Increase in student population brings changes to University

Hundreds of cars fill the parking lot near the entrance to the University. Commuters and others who park on campus face crowded parking lots across campus. | Tara Enders/The Collegian

Hundreds of cars fill the parking lot near the entrance to the University. Commuters and others
who park on campus face crowded parking lots across campus. | Tara Enders/The Collegian

By RAMON MADDEN 

Copy editor 

The University has reached record numbers and found it necessary to make certain changes to the campus in order to insure accommodations are available to all students and staff.

The plans to add a new entrance to the school from Highway 59 is still in motion and seems to be coming sooner than later.

The retail zone currently being developed should bring more attention to the University and cause enrollment to skyrocket the student population.

Currently, due to the increase in the number of people on campus, finding parking spots has become difficult.

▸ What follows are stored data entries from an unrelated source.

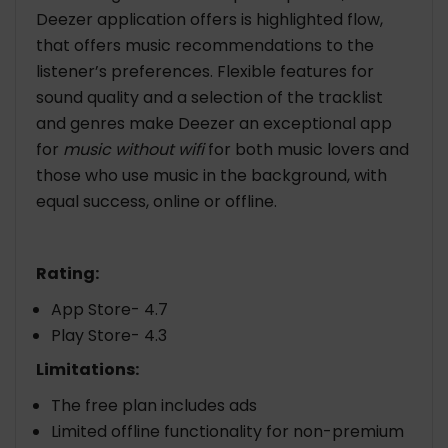
Deezer application offers is highlighted flow,
that offers music recommendations to the
listener’s preferences. Flexible features for
sound quality and a selection of the tracklist
and genres make Deezer an exceptional app
for
music without wifi
for both music lovers and
those who use music in the background, with
equal success, online or offline.
Rating:
App Store- 4.7
Play Store- 4.3
Limitations:
The free plan includes ads
Limited offline functionality for non-premium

“Finding a reasonable parking spot is nearly impossible, unless I’m looking for one during the weekend when, for the most part, no one is on campus,” said sophomore Stephanie Castillo.

However, some students and staff disagree about the existence of parking issues.

“There are enough parking spaces, just not enough good ones. Everyone just needs some time to settle into a normal routine and it will all be okay,” said President Robert B. Sloan Jr.

When the University opened in 1960, the freshman class only consisted of 193 students. Four years later, the University attained a four-year program with approximately 900 students, all undergraduates.

Now, 53 years later, the University has grown to include several buildings, three residence colleges, Husky Village apartments and three museums.

With the help of this year’s newest additions of Chick-Fil- A and the football team, the University has grown to over 2,500 students, 2,000 of which are undergraduate students.

Stewart Morris, one of the University’s founding fathers, said that if growth continues at this rate, students can expect to see major expansion as the University becomes a presence in the Houston area.

“I can see the University becoming as grand and as wonderful as Rice is. I have faith that every student will give back to this school, whether it be monetary or with service, and make this University highly endowed,” Morris said.